In addition to free Puppet Tutorials, we will cover common interview questions, issues and how to’s of Puppet.

Introduction

Puppet is used to automate several routine sysadmin configuration tasks.

Puppet in an enterprise grade configuration management system.

It allows you to define the state of your IT infrastructure. Once it is defined, Puppet will automatically enforce the correct state on an on-going basis.

Managing software state on hundreds of thousands of servers can be a real challenge. What web server should be installed? What web server configuration should looks like? Which users should have access to certain machine or group of machines? Now multiply those questions and many more by the number of servers you have and you end up in a total madness.

Fortunately the year is 2014+ so welcome to the world where tools for various automation are all over the open source world and different people use different sets depending on their needs, use case and environment requirements.

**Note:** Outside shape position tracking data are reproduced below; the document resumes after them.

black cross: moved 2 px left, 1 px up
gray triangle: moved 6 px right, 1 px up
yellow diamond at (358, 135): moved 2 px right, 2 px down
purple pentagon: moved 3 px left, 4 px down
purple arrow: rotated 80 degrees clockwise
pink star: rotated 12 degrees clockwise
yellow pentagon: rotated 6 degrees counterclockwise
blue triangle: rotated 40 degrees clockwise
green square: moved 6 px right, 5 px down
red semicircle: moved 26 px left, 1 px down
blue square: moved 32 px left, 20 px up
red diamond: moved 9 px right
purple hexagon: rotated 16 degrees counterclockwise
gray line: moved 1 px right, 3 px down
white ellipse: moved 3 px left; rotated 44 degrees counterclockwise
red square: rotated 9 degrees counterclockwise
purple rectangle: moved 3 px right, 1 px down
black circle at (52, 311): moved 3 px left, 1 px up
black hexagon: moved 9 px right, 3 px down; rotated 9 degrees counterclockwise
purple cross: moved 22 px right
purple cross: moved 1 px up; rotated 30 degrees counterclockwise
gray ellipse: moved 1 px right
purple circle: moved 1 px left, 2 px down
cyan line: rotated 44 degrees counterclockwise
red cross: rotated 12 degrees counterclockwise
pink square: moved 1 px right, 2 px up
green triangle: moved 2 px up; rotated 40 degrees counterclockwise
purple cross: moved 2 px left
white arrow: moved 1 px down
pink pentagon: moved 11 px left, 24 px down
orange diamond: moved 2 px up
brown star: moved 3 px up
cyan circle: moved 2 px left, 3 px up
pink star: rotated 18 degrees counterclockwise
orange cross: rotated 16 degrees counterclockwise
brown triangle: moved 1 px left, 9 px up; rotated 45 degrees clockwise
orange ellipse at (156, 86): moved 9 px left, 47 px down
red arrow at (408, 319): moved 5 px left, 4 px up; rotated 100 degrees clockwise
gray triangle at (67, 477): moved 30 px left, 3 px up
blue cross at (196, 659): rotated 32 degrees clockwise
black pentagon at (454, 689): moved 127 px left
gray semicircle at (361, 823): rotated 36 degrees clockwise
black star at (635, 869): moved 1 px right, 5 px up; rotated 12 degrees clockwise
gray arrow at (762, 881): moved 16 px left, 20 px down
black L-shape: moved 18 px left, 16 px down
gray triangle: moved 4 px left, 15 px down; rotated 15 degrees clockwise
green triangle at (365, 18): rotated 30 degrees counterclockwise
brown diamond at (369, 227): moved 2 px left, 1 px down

Puppet configuration management tool

Puppet consists of a language, client-server processes and the Resource Abstraction Layer.

The language allows the description of a server configuration with an abstraction of the resources that an administrator already thinks in: users, groups, packages, files, cron, mount and services, to name a few.

The relationship between the resources are also specified. For example, a service depends on a configuration file, and that file depends on a package being installed. The relationships provide order as the policy is applied and allow Puppet to restart dependent services when their configurations change.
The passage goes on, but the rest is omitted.